Orange Juice Color Differences

By Cook's Illustrated Published November 2009

Why does freshly squeezed orange juice appear lighter in color at different times of the year while the appearance of the carton juice is consistent?

The color of orange juice depends on the variety of orange used and when in the season it was harvested. The earliest juice is virtually clear, while late-harvest juice has that familiar deep-orange color of carton juice. Though color doesn’t necessarily have anything to do with taste or sweetness, manufacturers of carton juice (like Tropicana) try to ensure their juice always looks the same. They squeeze and store juice from the early, mid-, and late-season harvests in super-chilled vats that preserve flavor, then mix the juices together to make them consistent from carton to carton. To further enhance color, manufacturers add up to 10 percent vividly colored mandarin orange juice as well as pigment from orange peels.

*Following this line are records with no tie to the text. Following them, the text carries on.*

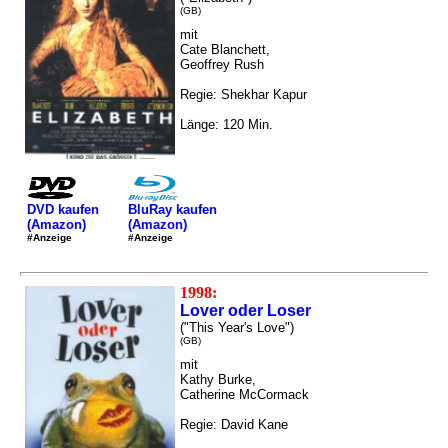
(GB)
mit
Cate Blanchett,
Geoffrey Rush
Regie: Shekhar Kapur
Länge: 120 Min.
DVD kaufen
BluRay kaufen
(Amazon)
(Amazon)
#Anzeige
#Anzeige
1998:
Lover oder Loser
("This Year's Love")
(GB)
mit
Kathy Burke,
Catherine McCormack
Regie: David Kane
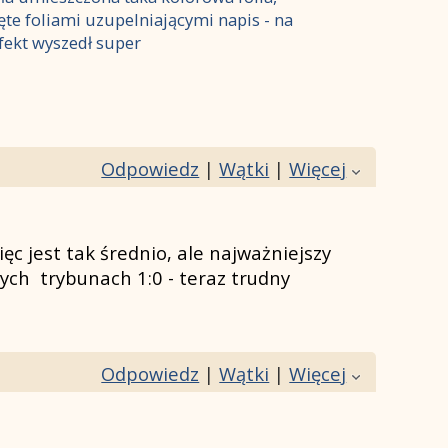
te foliami uzupelniającymi napis - na
fekt wyszedł super
Odpowiedz
|
Wątki
|
Więcej
c jest tak średnio, ale najważniejszy
ych trybunach 1:0 - teraz trudny
Odpowiedz
|
Wątki
|
Więcej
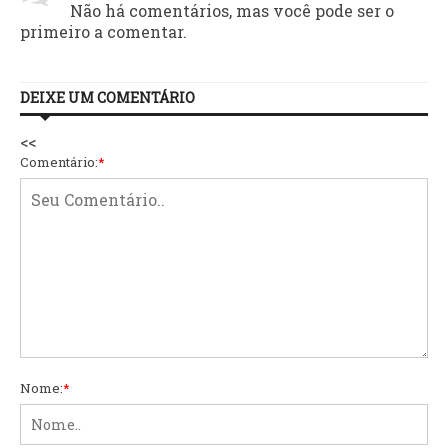
Não há comentários, mas você pode ser o
primeiro a comentar.
DEIXE UM COMENTÁRIO
<<
Comentário:
*
Nome:
*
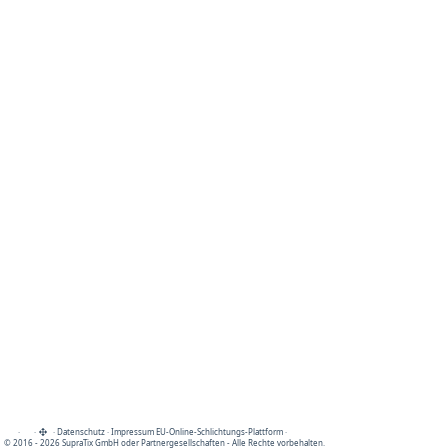
·
·
·
Datenschutz
·
Impressum
EU-Online-Schlichtungs-Plattform
·
© 2016 - 2026 SupraTix GmbH oder Partnergesellschaften - Alle Rechte vorbehalten.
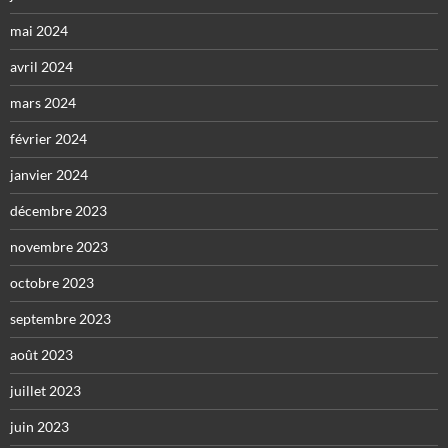
mai 2024
avril 2024
mars 2024
février 2024
janvier 2024
décembre 2023
novembre 2023
octobre 2023
septembre 2023
août 2023
juillet 2023
juin 2023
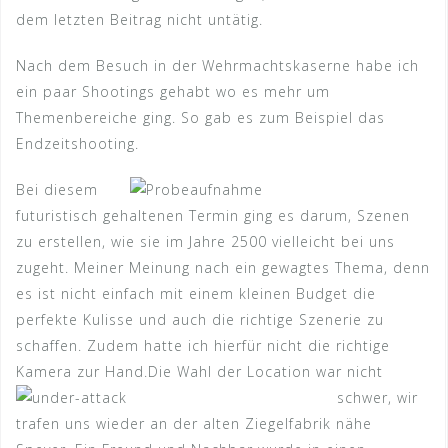
dem letzten Beitrag nicht untätig.
Nach dem Besuch in der Wehrmachtskaserne habe ich
ein paar Shootings gehabt wo es mehr um
Themenbereiche ging. So gab es zum Beispiel das
Endzeitshooting.
Bei diesem
futuristisch gehaltenen Termin ging es darum, Szenen
zu erstellen, wie sie im Jahre 2500 vielleicht bei uns
zugeht. Meiner Meinung nach ein gewagtes Thema, denn
es ist nicht einfach mit einem kleinen Budget die
perfekte Kulisse und auch die richtige Szenerie zu
schaffen. Zudem hatte ich hierfür nicht die richtige
Kamera zur Hand.
Die Wahl der Location war nicht
schwer, wir
trafen uns wieder an der alten Ziegelfabrik nähe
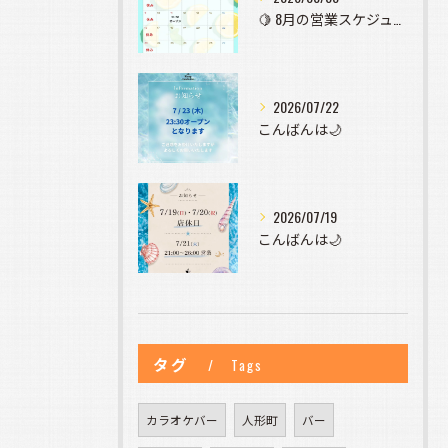
🍋 8月の営業スケジュールのお知らせ 🍋
2026/07/22
こんばんは🌙
2026/07/19
こんばんは🌙
タグ
Tags
カラオケバー
人形町
バー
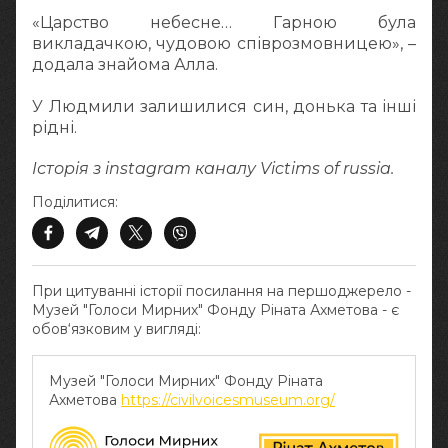
«Царство небесне… Гарною була
викладачкою, чудовою співрозмовницею», –
додала знайома Алла.
У Людмили залишилися син, донька та інші
рідні.
Історія з instagram каналу Victims of russia.
Поділитися:
При цитуванні історії посилання на першоджерело -
Музей "Голоси Мирних" Фонду Ріната Ахметова - є
обов‘язковим у вигляді:
Музей "Голоси Мирних" Фонду Ріната
Ахметова
https://civilvoicesmuseum.org/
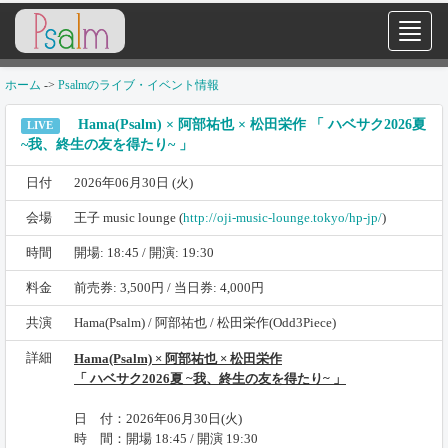
ホーム
->
Psalmのライブ・イベント情報
Hama(Psalm) × 阿部祐也 × 松田栄作 「 ハベサク2026夏
LIVE
~我、終生の友を得たり~ 」
日付
2026年06月30日 (火)
会場
王子 music lounge (
http://oji-music-lounge.tokyo/hp-jp/
)
時間
開場: 18:45 / 開演: 19:30
料金
前売券: 3,500円 / 当日券: 4,000円
共演
Hama(Psalm) / 阿部祐也 / 松田栄作(Odd3Piece)
詳細
Hama(Psalm) × 阿部祐也 × 松田栄作
「 ハベサク2026夏 ~我、終生の友を得たり~ 」
日 付：2026年06月30日(火)
時 間：開場 18:45 / 開演 19:30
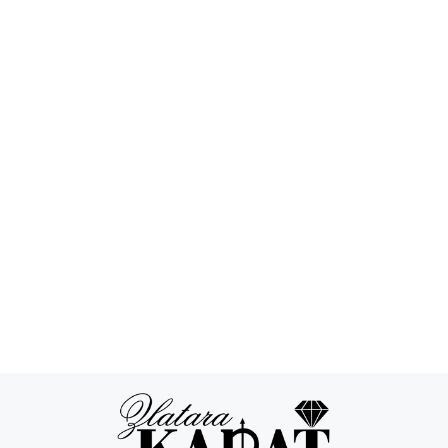
Povraćaj novca
24/7 podrška
Besplatna
Sigurna
dostava
kupovina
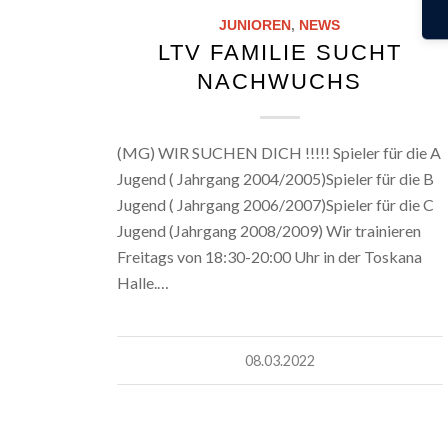
JUNIOREN
,
NEWS
LTV FAMILIE SUCHT
NACHWUCHS
(MG) WIR SUCHEN DICH !!!!! Spieler für die A
Jugend ( Jahrgang 2004/2005)Spieler für die B
Jugend ( Jahrgang 2006/2007)Spieler für die C
Jugend (Jahrgang 2008/2009) Wir trainieren
Freitags von 18:30-20:00 Uhr in der Toskana
Halle.…
08.03.2022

When you buy freshly squeezed orange juice, you’re getting the juice direct from harvesting, with no mixing and matching, so the color may change as the season goes on. You may notice another difference with freshly squeezed juice: It tends to separate, while carton juice doesn’t. Carton juice is pasteurized at a high temperature (over 190 degrees) to extend shelf life and to deactivate an enzyme called pectinesterase that causes the juice to separate upon standing. Freshly squeezed juice is “flash pasteurized” at a lower temperature that doesn’t impact this enzyme.

In a nutshell: Any variance in a natural, minimally processed product like freshly squeezed orange juice is, well, natural.

FRESHUnlike carton juice, freshly squeezed orange juice has natural variations in color.